Nowhere is this shift more clearly and startlingly present, than in the academy. Mr. Brockless highlighted this inadvertently, I believe, in his lecture. Using the Socrates of Gorgias and The Republic as a mentor, Brockless crisply argued for a conception of higher education that differentiates itself from the contemporary academy, by focusing on the pursuit of truth through “authentic” learning that exposes students to “meaning and understanding of the human condition”, rather than on the career advancement goals and academic advantages of its students. This plea explicitly demands that truth be reseated in our minds as an absolute value, pursued for its own sake. Although Mr. Brockless’ lecture came before Professor Gemes, his is a direct response to Nietzsche, in the form of a resounding and explicit affirmation of truth and goodness, above honor and glory, at least as far as the academy is concerned. To that end, Brockless counseled a return to the ancient classics, and glowed with a reverence for the Socratic dialogues themselves, even recommending them as a starting point for students.

Interestingly, a popular new voice has also converged on this question. I’ve recently seen a lecture by Jonathan Haidt of New York University, in which he suggests that a “new schism” ought to take place in the modern university, involving the realignment of ultimate values. In his view, these divergent ultimate values are “truth” versus “justice” (actually, “social justice”, which he contends is unjust at times). But rather than pressing for the conquest of truth over social justice, Haidt advocates for an amicable divorce. Haidt centers his lecture on a vision of education very similar to Brockless, in which universities that adopt truth as a core value dedicate themselves firmly to free expression, and open dialogue and debate in which no idea is off the table. In other words, the Socratic tradition. The same tradition Brockless described during the question and answer period of his lecture.
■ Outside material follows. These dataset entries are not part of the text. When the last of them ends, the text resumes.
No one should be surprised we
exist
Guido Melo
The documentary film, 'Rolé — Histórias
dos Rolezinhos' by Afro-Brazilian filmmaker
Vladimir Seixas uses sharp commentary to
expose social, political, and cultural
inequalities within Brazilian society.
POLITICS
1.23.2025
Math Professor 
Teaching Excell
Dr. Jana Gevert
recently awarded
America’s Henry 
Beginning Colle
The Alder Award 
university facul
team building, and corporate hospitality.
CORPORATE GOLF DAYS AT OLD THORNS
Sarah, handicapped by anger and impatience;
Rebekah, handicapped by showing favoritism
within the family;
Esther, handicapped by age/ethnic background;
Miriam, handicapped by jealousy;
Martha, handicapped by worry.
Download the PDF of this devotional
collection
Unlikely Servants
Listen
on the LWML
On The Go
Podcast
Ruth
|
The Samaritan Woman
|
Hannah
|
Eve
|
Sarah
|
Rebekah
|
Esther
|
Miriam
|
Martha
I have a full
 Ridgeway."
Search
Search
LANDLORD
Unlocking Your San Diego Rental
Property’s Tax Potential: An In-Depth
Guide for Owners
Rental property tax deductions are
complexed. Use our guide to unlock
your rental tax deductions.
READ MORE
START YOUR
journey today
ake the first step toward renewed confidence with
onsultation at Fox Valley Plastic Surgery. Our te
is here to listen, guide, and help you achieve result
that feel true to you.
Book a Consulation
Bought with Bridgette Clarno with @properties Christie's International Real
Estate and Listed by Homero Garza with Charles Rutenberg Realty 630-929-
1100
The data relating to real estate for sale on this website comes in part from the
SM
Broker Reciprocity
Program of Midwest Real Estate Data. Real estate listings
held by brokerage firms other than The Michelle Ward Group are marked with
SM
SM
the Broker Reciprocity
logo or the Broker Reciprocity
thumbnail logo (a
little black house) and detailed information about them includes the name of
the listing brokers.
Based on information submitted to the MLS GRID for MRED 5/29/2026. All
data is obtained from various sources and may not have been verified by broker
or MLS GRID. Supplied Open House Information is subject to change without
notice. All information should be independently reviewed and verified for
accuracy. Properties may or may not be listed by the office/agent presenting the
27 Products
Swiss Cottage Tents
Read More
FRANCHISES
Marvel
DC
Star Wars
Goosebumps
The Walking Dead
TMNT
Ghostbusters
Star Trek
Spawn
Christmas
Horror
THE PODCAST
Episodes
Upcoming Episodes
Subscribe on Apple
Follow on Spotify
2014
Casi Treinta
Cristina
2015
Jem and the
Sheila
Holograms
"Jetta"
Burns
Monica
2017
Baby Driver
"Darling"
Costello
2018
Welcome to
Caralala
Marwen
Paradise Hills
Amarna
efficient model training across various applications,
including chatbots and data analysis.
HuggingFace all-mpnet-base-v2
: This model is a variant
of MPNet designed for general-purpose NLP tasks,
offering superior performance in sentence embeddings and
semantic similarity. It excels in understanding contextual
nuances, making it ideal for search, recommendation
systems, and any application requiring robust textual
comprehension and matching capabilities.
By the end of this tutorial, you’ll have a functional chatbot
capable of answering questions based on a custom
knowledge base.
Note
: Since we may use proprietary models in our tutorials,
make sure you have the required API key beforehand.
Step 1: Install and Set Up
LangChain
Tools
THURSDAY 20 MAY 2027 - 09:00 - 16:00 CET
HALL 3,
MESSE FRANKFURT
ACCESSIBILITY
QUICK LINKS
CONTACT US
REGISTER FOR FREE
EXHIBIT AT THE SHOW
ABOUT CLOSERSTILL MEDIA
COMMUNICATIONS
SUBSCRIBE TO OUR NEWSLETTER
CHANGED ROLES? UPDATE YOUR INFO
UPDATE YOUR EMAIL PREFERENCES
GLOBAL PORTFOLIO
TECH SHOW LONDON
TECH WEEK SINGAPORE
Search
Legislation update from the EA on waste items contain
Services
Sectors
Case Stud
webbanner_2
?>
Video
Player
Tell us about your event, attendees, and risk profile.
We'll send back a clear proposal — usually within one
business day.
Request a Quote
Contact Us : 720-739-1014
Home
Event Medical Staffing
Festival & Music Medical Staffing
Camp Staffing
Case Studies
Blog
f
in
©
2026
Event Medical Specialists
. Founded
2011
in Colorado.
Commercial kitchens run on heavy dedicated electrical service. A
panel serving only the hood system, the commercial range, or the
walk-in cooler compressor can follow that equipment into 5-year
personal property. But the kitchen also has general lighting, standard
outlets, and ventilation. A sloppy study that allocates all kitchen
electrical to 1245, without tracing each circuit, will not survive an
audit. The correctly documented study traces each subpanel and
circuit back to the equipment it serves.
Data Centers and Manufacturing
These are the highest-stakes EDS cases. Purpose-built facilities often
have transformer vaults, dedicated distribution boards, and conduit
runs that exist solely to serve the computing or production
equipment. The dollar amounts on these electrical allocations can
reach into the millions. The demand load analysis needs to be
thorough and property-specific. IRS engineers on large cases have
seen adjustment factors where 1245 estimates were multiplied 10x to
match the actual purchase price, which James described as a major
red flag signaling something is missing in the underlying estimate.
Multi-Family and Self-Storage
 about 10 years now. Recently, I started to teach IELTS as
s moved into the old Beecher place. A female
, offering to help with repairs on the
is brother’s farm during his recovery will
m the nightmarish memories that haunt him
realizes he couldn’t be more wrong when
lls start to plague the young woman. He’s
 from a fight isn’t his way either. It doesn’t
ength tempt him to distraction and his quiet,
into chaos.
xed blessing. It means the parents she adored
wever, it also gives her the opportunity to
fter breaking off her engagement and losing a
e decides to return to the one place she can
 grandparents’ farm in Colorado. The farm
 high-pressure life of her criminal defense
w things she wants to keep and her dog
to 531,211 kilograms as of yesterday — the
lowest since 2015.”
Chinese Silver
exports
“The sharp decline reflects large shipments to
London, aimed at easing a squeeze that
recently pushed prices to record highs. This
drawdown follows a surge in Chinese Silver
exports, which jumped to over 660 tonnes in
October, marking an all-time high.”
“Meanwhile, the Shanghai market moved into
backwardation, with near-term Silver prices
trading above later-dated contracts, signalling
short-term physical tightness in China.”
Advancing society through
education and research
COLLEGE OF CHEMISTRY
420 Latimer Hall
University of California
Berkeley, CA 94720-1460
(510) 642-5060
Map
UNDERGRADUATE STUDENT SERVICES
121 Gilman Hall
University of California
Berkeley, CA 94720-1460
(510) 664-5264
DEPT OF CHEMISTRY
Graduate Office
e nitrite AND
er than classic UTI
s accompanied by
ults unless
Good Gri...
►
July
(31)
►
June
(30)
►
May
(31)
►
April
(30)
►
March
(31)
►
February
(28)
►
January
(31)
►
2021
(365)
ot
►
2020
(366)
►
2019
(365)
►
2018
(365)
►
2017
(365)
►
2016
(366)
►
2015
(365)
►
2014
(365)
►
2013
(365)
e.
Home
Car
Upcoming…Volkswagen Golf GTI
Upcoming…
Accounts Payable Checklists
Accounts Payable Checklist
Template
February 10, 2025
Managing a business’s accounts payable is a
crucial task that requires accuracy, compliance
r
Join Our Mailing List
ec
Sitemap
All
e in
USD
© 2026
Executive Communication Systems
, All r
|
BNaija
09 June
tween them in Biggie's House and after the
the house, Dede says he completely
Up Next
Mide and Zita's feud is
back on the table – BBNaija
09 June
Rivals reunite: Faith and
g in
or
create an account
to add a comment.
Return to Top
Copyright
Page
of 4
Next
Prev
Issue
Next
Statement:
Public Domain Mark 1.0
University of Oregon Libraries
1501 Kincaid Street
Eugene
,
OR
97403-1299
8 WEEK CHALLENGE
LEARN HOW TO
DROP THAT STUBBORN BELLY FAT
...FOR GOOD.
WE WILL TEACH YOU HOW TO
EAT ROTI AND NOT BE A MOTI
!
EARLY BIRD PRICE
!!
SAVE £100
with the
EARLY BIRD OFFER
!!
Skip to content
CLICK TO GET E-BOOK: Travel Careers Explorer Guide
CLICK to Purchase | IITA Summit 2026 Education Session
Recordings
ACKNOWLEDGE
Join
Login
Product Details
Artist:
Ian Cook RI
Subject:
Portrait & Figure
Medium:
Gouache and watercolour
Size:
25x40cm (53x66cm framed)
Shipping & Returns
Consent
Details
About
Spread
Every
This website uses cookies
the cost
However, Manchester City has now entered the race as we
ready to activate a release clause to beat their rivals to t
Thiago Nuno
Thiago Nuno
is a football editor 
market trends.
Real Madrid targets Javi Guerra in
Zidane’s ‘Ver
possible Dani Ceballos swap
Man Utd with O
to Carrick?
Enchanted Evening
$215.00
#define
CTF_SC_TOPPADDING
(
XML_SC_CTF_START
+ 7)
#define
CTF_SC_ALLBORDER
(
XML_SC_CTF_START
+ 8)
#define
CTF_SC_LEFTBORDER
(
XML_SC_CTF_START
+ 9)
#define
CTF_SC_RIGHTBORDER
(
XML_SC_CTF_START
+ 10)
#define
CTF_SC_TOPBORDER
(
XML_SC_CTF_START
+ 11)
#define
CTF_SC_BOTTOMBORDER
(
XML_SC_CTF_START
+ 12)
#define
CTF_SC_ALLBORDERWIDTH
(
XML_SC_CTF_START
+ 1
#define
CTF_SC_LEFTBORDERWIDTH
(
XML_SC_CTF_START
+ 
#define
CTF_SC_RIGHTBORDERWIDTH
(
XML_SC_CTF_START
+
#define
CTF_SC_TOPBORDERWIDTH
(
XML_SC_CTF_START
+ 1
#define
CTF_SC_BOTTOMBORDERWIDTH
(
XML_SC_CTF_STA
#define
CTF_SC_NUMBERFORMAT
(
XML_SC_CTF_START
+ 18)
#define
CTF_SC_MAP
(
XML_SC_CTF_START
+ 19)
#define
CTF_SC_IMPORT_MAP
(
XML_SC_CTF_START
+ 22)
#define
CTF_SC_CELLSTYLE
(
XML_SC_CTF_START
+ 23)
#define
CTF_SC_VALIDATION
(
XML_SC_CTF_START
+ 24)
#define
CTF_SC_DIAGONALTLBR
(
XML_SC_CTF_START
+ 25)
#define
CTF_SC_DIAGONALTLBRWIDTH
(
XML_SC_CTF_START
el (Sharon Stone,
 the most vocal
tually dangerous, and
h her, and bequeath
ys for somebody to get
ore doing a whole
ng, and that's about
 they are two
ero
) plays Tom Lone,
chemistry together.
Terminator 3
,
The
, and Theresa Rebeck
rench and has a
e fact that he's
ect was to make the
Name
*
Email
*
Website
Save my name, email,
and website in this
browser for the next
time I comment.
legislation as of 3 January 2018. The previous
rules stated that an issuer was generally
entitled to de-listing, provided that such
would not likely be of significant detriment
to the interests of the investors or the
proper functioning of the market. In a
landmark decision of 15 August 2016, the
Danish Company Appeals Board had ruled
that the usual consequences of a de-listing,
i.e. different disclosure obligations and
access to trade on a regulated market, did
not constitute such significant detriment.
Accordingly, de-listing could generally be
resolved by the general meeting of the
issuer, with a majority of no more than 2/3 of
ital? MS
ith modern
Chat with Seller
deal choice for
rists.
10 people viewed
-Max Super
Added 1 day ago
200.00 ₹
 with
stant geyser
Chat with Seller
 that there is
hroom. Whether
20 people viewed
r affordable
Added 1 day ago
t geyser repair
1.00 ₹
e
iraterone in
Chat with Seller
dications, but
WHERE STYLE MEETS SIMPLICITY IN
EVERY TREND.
Allan Bloom’s book was a vanguard in this discussion, I think. Some might suggest that perhaps there really is no problem, and this is all just varying degrees of predictable conservatism occasionally surfacing above the white noise. After all, these sorts of complaints have been around for almost 50 years, and yet the generations leaving university then and now don’t seem to be too much different from each other. But are they really so much the same? Bloom (and proteges like E. D. Hirsch) would point to the degradation of “dead white males” in the academy, and their gradual replacement with relativist and anti-absolutist dogmas (in addition to the impulse toward radical activism) — and the pervasive cultural ignorance and growing hostility to truth of new students — as certain indicators. I’m not sure that Haidt, Brockless, or even Gemes would necessarily agree with that. But one thing that all of these voices seem to agree on, regardless of the reasons grounding it, is the loss of truth and goodness as guiding star values in our overall culture, and most profoundly, in the academy.

The question is what, if anything, should we do about it? Brockless and Haidt have slightly divergent opinions on this. One suggests lobbying to reestablish the traditional mission of all higher education, the other recommends a more “free market” answer (if I can call it that), by bifurcating the institution into two competing organizations, one focused on truth, the other on justice. Neither of these speakers’ solutions are entirely satisfying to me. I think this problem is bigger than all of us, and may be inevitable. I wonder if Nietzsche thought so, too.